In any highly publicized courtroom trial, the biggest beneficiary is the law profession itself. Nothing advertises the attractions of lawyering more than the sight of virtuosos and novices displaying their flair (or ineptitude) at direct examination, cross-examination and argumentation. For laypeople, this is what law practice is about. As a result of the impeachment drama now showing daily on television, there will likely be a spike in enrolment at law schools this year—as if there were not already too many lawyers in this country.
The truth is that most lawyers never appear in courtroom trials. They may do research, write legal opinions, prepare legal documents, teach law, become judges, or run for public office—without having had any chance to actually argue a case in court. Yet, for lawyers and non-lawyers alike, the epitome of legal performance is the cross-examination. This is where courtroom legends are made, where the warriors of law are set apart from the armchair advocates. Lawyers know who these individuals are, for they are both feared and admired. Indeed, we all become lawyers when we see them in action, oozing with wit and erudition, passion and compassion.
Having watched my late lawyer-father meticulously prepare for trials, I have kept a lifelong interest in the methods of the law. I was his unpaid research assistant—poring over the penal and civil codes, official gazettes of the Supreme Court, and references like Wigmore on evidence—long before I read my first book in sociology. If apprenticeship were recognized as sufficient eligibility for the bar, I would have become a lawyer. As fate would have it, I ended up being its dedicated observer instead.
Seeing how the opening of the Corona impeachment trial last week was dominated by old hands like Senate President Juan Ponce Enrile and former Supreme Court Justice Serafin Cuevas prompted me to dig up an old copy of Francis L. Wellman’s classic, “The Art of Cross-examination.” I wish the team of young prosecutors had read it. This highly readable book is available in local bookstores. Although originally written in 1903 and largely based on American and European experience, Wellman’s book may be read as a summing up of the very art of lawyering itself. It shows that, more than direct examination, it is cross-examination that offers a lawyer the best opportunity to show his ability.
Because precisely it is an art, there is no single correct way of doing cross-examination. Normally, says Wellman, when faced with a dishonest witness, “You should never hazard the important question until you have laid the foundation for it in such a way that, when confronted with the fact, the witness can neither deny nor explain it.” But, it really depends on the situation at hand, and this is perhaps where instinct and experience come together.
“Sometimes it is advisable to deal the witness a stinging blow with your first few questions; this, of course, assumes that you have the material with which to do it. The advantage of putting your best point forward at the very start is twofold. First, the jury have been listening to his direct testimony and have been forming their own impressions of him, and when you rise to cross-examine, they are keen for your first questions. If you ‘land one’ in the first bout, it makes far more impression on the jury than if it came later on when their attention has begun to lag…. The second, and perhaps more important, effect of scoring on the witness with the first group of questions is that it makes him afraid of you and less hostile in his subsequent answers…. This will often enable you to obtain from him truthful answers on subjects about which you are not prepared to contradict him.”

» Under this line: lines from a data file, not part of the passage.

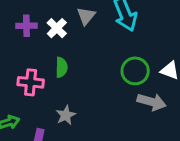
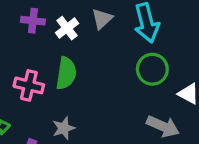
green semicircle: (61, 67) -> (66, 73), size x1.4
green circle: (135, 71) -> (152, 69), moved

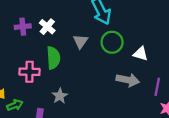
gray triangle: (102, 19) -> (81, 41), moved

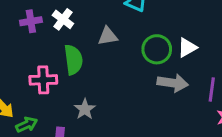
gray triangle: (81, 41) -> (108, 36), turned 49
green circle: (112, 42) -> (157, 49), moved
white triangle: (141, 54) -> (187, 48), turned -42

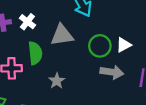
gray triangle: (108, 36) -> (62, 35), size x1.5
gray star: (85, 109) -> (57, 81), moved

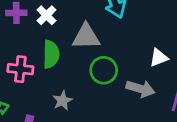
green circle: (100, 46) -> (104, 70), moved
gray star: (57, 81) -> (62, 101), moved

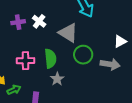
gray triangle: (86, 37) -> (68, 33), turned 40
green semicircle: (51, 54) -> (50, 58), moved

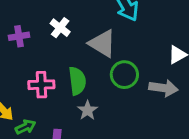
purple cross: (18, 22) -> (19, 36), moved

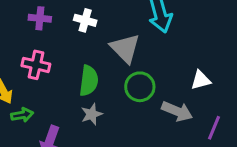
white cross: (60, 28) -> (85, 20), turned -36
pink cross: (41, 85) -> (36, 65), moved

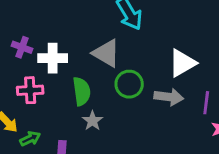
purple cross: (40, 18) -> (22, 47), turned 30
white cross: (85, 20) -> (53, 58), moved, size x1.4
white triangle: (201, 80) -> (182, 63), size x1.5

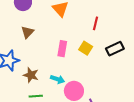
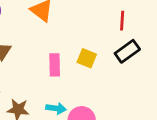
red line: (96, 23) -> (122, 21), moved

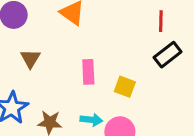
yellow square: (87, 58) -> (125, 87), moved

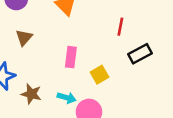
red line: (161, 21) -> (120, 27), moved
yellow square: (125, 87) -> (99, 75), turned 30

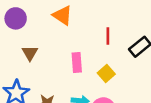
red line: (120, 27) -> (108, 36), moved

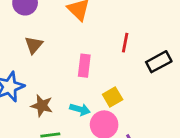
yellow square: (106, 73) -> (113, 97), moved

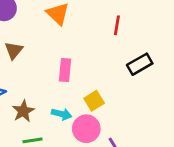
red line: (125, 43) -> (117, 25), moved
brown star: (42, 106) -> (23, 111), turned 30

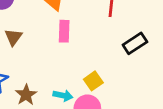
pink rectangle: (65, 70) -> (64, 31), moved

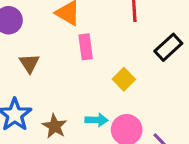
yellow square: (93, 81) -> (124, 79), moved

As expected, the best practitioners vary widely in style. Some are full of verve and oratory, others approach their task with such gentleness that one could fall asleep listening to them. But it is in the way they weave their argument from information casually elicited that they demonstrate their dexterity. It is of no use to browbeat and confuse a witness without being able to discredit his testimony. That manner of examination, says Wellman, may only earn for the witness the eternal sympathy of the jury. One can definitely overdo a cross-examination.
One of the heroes of Wellman’s book is Rufus Choate, the Boston lawyer and orator who dominated the American courtroom in the first half of the 19th century. “Let me give you my dying advice,” he was supposed to have told a favorite junior lawyer, “never cross-examine a woman. It is of no use. They cannot disintegrate the story they have once told. They cannot eliminate the part that is for you from that which is against you. They can neither combine nor shade nor qualify. They go for the whole thing; and the moment you begin to cross-examine them, instead of being bitten by a single rattlesnake, you are bitten by a whole barrelful. I never, except in a case absolutely desperate, dare to cross-examine a woman.” At once, I thought of Clarissa Ocampo, and of Enriqueta Vidal, whose single-mindedness posed immense danger to any interrogator.
Bank official Ocampo never wavered in her testimony that she actually saw Joseph Estrada sign bank documents as “Jose Velarde.” It was she who clinched the case against Erap. Clerk of court Vidal could not be cajoled into submitting the statement of assets, liabilities and net worth of her boss, Chief Justice Renato Corona. The prosecution wisely gave up trying, because, in fact, her staunch refusal to surrender the documents was inadvertently doing Corona more harm than good.